Search is not working with lowercase LIKE for russian characters - postgresql

What is the reason for this query give no results:
SELECT name FROM users WHERE LOWER(name) LIKE LOWER('%после%');
When this works fine:
SELECT name FROM users WHERE LOWER(name) LIKE LOWER('%После%');
Name is 'Последователь'. If i use name like 'Post', then search works fine.
Version: PostgreSQL 11.2 (Ubuntu 11.2-100) on x86_64-pc-linux-gnu, compiled by gcc (Ubuntu 7.3.0-27ubuntu1~18.04) 7.3.0, 64-bit
Server and db encoding is UTF8. Client encoding is UNICODE.

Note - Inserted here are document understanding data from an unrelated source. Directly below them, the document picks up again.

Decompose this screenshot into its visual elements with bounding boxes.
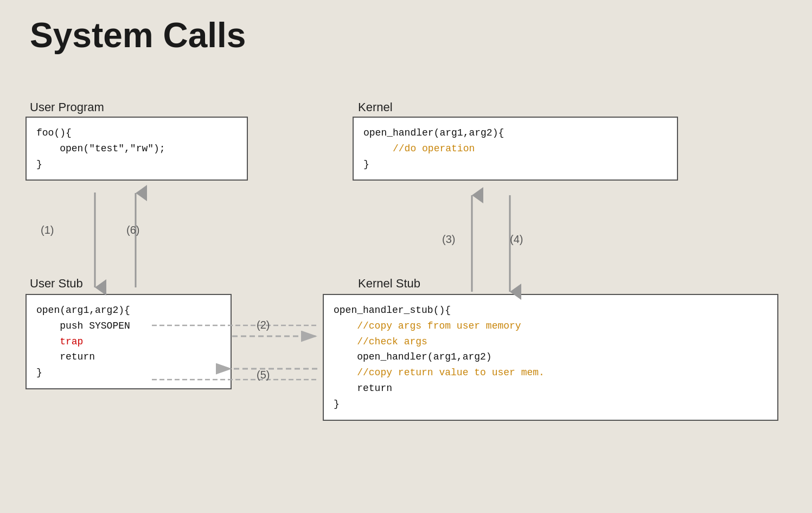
k-line3: } — [363, 159, 369, 170]
ks-line5: //copy return value to user mem. — [334, 367, 545, 378]
trap-keyword: trap — [60, 336, 83, 347]
ks-line3: //check args — [334, 336, 427, 347]
user-program-box: foo(){ open("test","rw"); } — [25, 117, 248, 181]
up-line2: open("test","rw"); — [36, 143, 165, 154]
step-6-label: (6) — [126, 224, 139, 236]
kernel-box: open_handler(arg1,arg2){ //do operation … — [353, 117, 678, 181]
ks-line1: open_handler_stub(){ — [334, 305, 451, 316]
k-comment: //do operation — [387, 143, 475, 154]
up-line1: foo(){ — [36, 127, 72, 138]
user-stub-label: User Stub — [30, 277, 83, 291]
step-3-label: (3) — [442, 233, 455, 246]
us-line3: trap — [36, 336, 83, 347]
page-title: System Calls — [30, 15, 246, 55]
ks-line4: open_handler(arg1,arg2) — [334, 351, 492, 362]
us-line1: open(arg1,arg2){ — [36, 305, 130, 316]
us-line4: return — [36, 351, 95, 362]
user-stub-box: open(arg1,arg2){ push SYSOPEN trap retur… — [25, 294, 232, 389]
kernel-stub-label: Kernel Stub — [358, 277, 420, 291]
user-program-label: User Program — [30, 100, 104, 114]
k-line2: //do operation — [363, 143, 475, 154]
k-line1: open_handler(arg1,arg2){ — [363, 127, 504, 138]
step-1-label: (1) — [41, 224, 54, 236]
ks-line2: //copy args from user memory — [334, 320, 521, 331]
up-line3: } — [36, 159, 42, 170]
us-line2: push SYSOPEN — [36, 320, 130, 331]
arrow-layer — [0, 0, 812, 513]
ks-line6: return — [334, 383, 392, 394]
kernel-label: Kernel — [358, 100, 393, 114]
step-2-label: (2) — [257, 319, 270, 331]
step-4-label: (4) — [510, 233, 523, 246]
us-line5: } — [36, 367, 42, 378]
ks-line7: } — [334, 399, 340, 409]
kernel-stub-box: open_handler_stub(){ //copy args from us… — [323, 294, 778, 421]
step-5-label: (5) — [257, 369, 270, 381]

The lower function works according to the database collation, so the result will vary depending on how your database is defined.
It will work well in this case:
test=# CREATE DATABASE rus TEMPLATE template0
ENCODING UTF8 LC_COLLATE "ru_RU.utf8" LC_CTYPE "ru_RU.utf8";
CREATE DATABASE
test=# \c rus
You are now connected to database "rus" as user "postgres".
rus=# SELECT LOWER('%после%') = LOWER('%После%');
?column?
----------
t
(1 row)
But it won't work with the C collation, because that does not know how to properly lower case cyrillic characters:
rus=# \c test
You are now connected to database "test" as user "postgres".
test=# DROP DATABASE rus;
DROP DATABASE
test=# CREATE DATABASE rus TEMPLATE template0
ENCODING UTF8 LC_COLLATE "C" LC_CTYPE "C";
CREATE DATABASE
test=# \c rus
You are now connected to database "rus" as user "postgres".
rus=# SELECT LOWER('%после%') = LOWER('%После%');
?column?
----------
f
(1 row)
So if you want your query to work well, make sure that you are using a collation that knows how to convert the characters to upper and lower case.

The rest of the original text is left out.